#### [Requirement]
Search the data for the word "Landing" and copy out every line that has it.

[Dataset entries]
┌────────

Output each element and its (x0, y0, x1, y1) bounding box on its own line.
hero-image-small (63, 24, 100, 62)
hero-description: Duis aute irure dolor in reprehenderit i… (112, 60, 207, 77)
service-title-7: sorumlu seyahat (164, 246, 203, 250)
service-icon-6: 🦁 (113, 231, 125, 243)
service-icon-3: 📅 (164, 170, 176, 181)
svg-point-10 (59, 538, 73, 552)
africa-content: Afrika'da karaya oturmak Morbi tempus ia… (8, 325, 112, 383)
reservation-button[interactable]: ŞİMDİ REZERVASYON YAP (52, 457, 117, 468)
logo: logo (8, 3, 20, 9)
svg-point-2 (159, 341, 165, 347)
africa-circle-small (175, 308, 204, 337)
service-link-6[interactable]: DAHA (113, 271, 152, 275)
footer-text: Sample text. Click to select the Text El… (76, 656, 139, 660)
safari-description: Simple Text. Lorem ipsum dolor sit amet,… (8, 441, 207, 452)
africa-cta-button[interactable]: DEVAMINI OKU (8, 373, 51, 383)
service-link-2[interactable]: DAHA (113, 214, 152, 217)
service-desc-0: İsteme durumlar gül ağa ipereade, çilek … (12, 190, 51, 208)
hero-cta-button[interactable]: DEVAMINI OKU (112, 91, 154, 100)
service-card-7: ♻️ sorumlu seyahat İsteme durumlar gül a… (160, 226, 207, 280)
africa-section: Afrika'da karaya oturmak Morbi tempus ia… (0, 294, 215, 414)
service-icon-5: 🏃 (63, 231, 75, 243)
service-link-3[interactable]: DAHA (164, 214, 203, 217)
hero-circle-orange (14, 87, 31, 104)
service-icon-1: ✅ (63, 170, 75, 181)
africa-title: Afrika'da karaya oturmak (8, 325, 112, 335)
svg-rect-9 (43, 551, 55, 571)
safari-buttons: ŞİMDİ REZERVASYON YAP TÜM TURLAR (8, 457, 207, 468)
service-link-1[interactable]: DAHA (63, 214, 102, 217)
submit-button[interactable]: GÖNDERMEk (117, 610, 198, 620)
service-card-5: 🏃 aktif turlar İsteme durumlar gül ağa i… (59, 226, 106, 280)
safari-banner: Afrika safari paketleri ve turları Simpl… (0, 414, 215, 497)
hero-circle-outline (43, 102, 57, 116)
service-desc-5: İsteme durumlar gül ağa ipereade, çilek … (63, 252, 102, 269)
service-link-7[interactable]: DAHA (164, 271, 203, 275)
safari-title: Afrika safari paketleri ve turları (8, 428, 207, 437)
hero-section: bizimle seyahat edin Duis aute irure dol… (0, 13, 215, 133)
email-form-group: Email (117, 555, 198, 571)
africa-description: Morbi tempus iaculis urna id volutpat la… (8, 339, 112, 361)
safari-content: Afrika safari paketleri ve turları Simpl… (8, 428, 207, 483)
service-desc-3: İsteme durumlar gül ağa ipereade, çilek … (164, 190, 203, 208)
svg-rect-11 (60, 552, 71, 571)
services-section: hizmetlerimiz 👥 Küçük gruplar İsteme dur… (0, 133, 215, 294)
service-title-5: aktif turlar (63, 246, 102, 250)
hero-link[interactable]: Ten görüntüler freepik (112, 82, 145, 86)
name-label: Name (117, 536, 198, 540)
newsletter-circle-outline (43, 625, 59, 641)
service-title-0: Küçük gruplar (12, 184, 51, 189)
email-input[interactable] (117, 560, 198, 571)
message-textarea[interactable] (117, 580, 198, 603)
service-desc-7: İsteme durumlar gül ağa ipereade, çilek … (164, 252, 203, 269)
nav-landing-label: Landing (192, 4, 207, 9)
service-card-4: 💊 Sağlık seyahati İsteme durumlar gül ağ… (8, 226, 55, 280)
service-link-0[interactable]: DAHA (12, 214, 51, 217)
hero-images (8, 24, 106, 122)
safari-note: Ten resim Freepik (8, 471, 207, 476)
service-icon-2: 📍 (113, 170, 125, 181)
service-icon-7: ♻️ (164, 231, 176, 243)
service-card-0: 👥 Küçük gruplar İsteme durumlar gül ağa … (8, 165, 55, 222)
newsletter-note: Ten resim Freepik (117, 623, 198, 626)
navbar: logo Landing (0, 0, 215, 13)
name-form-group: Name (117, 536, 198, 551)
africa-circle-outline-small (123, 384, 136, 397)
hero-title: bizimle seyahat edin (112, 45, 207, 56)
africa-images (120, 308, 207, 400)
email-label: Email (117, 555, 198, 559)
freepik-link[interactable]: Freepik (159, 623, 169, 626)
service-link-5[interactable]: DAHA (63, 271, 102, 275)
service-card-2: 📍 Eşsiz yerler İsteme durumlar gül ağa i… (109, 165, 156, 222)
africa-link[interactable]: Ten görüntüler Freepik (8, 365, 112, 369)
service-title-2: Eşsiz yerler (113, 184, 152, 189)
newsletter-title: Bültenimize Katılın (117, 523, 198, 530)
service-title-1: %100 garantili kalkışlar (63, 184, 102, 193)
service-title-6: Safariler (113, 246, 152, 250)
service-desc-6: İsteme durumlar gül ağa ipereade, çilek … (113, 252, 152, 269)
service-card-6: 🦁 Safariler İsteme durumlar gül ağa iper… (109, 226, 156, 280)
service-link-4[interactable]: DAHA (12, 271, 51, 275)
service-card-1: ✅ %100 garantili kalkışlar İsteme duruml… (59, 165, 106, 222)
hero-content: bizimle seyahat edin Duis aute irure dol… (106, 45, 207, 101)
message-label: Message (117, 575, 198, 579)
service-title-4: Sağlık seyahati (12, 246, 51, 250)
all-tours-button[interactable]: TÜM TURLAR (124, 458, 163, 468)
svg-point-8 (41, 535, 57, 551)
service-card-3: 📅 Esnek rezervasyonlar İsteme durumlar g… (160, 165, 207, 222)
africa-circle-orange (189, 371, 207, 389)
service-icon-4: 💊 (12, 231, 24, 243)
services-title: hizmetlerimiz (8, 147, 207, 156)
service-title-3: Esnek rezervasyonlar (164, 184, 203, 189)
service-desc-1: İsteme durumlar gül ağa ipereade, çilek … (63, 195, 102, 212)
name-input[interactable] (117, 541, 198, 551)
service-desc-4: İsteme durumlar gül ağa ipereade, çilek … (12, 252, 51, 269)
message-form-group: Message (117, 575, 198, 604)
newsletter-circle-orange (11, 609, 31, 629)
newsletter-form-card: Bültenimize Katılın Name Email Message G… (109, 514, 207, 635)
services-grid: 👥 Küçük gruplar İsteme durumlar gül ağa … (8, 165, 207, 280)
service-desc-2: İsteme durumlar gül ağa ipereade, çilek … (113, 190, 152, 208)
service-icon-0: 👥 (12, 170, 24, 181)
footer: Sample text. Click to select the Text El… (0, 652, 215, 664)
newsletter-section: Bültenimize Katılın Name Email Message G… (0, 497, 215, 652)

└────────

#### [Response area]
nav-landing-label: Landing (192, 4, 207, 9)
navbar: logo Landing (0, 0, 215, 13)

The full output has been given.